──────── Records shown ────────

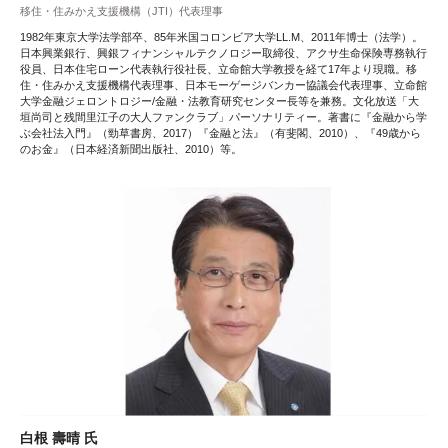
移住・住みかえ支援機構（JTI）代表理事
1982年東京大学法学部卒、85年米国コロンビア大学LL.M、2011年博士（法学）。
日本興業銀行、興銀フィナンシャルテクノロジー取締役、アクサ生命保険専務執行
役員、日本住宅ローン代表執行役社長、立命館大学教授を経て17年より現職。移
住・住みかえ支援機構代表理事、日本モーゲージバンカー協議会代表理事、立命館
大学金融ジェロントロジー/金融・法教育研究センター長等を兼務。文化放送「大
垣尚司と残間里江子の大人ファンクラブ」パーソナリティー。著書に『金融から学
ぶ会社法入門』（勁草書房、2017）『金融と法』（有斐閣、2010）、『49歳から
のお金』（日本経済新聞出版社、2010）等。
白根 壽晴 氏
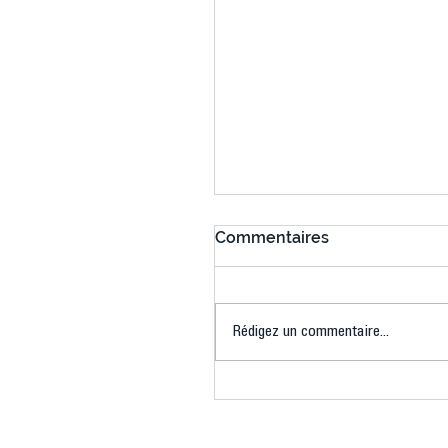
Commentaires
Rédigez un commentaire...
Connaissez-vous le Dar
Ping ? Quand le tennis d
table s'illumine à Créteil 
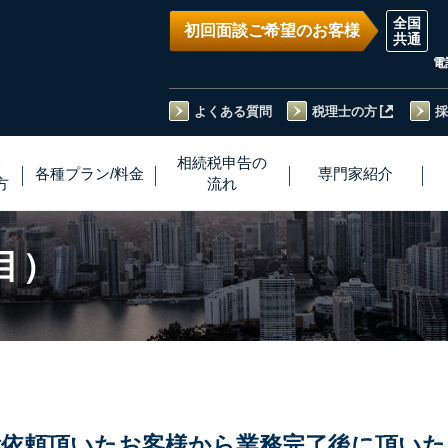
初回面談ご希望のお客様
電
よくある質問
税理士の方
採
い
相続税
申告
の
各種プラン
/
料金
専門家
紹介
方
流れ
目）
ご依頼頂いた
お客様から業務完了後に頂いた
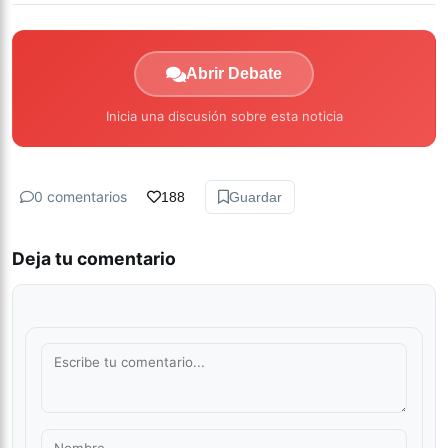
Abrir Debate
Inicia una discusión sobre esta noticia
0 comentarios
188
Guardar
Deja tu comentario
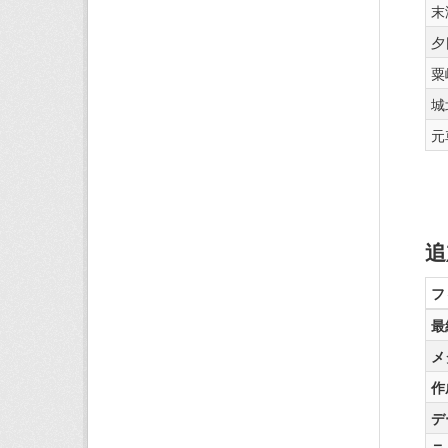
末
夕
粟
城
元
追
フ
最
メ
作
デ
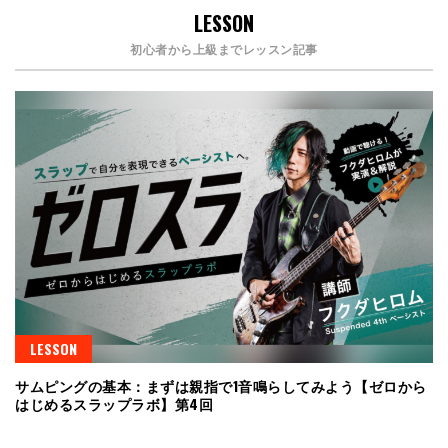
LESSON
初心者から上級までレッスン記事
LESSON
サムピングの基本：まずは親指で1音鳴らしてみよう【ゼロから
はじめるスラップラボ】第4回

────────

Copy out all the data above exactly, minus the images.

* Result of this task:
移住・住みかえ支援機構（JTI）代表理事
1982年東京大学法学部卒、85年米国コロンビア大学LL.M、2011年博士（法学）。
日本興業銀行、興銀フィナンシャルテクノロジー取締役、アクサ生命保険専務執行
役員、日本住宅ローン代表執行役社長、立命館大学教授を経て17年より現職。移
住・住みかえ支援機構代表理事、日本モーゲージバンカー協議会代表理事、立命館
大学金融ジェロントロジー/金融・法教育研究センター長等を兼務。文化放送「大
垣尚司と残間里江子の大人ファンクラブ」パーソナリティー。著書に『金融から学
ぶ会社法入門』（勁草書房、2017）『金融と法』（有斐閣、2010）、『49歳から
のお金』（日本経済新聞出版社、2010）等。
白根 壽晴 氏
Commentaires
Rédigez un commentaire...
Connaissez-vous le Dar
Ping ? Quand le tennis d
table s'illumine à Créteil 
初回面談ご希望のお客様
電
よくある質問
税理士の方
採
い
相続税
申告
の
各種プラン
/
料金
専門家
紹介
方
流れ
目）
ご依頼頂いた
お客様から業務完了後に頂いた
Abrir Debate
Inicia una discusión sobre esta noticia
0 comentarios
188
Guardar
Deja tu comentario
末
夕
粟
城
元
追
フ
最
メ
作
デ
LESSON
初心者から上級までレッスン記事
LESSON
サムピングの基本：まずは親指で1音鳴らしてみよう【ゼロから
はじめるスラップラボ】第4回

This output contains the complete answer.